___ Input data
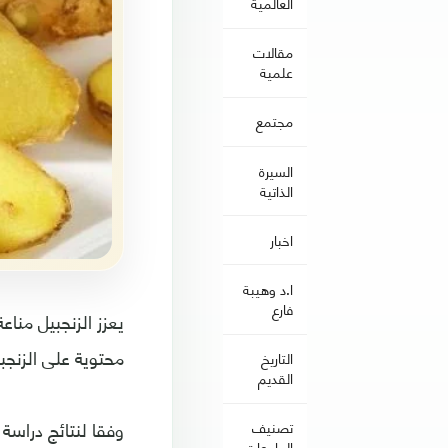
العالمية
مقالات
علمية
مجتمع
السيرة
الذاتية
اخبار
ا.د وهيبة
فارع
يعزز الزنجبيل منا
محتوية على الزنجبي
التاريخ
القديم
تصنيف
الجامعات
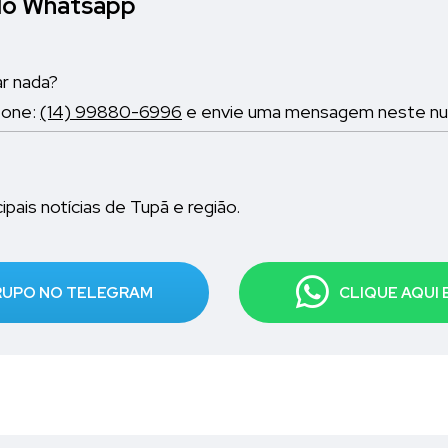
elo Whatsapp
ar nada?
fone:
(14) 99880-6996
e envie uma mensagem neste nume
pais notícias de Tupã e região.
GRUPO NO TELEGRAM
CLIQUE AQUI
______
Goal of the exercise :: All lines from the one that contains "pais notícias de Tupã e região." to the last line above must be given again exactly, with both included and nothing added.

Task answer ::
pais notícias de Tupã e região.
GRUPO NO TELEGRAM
CLIQUE AQUI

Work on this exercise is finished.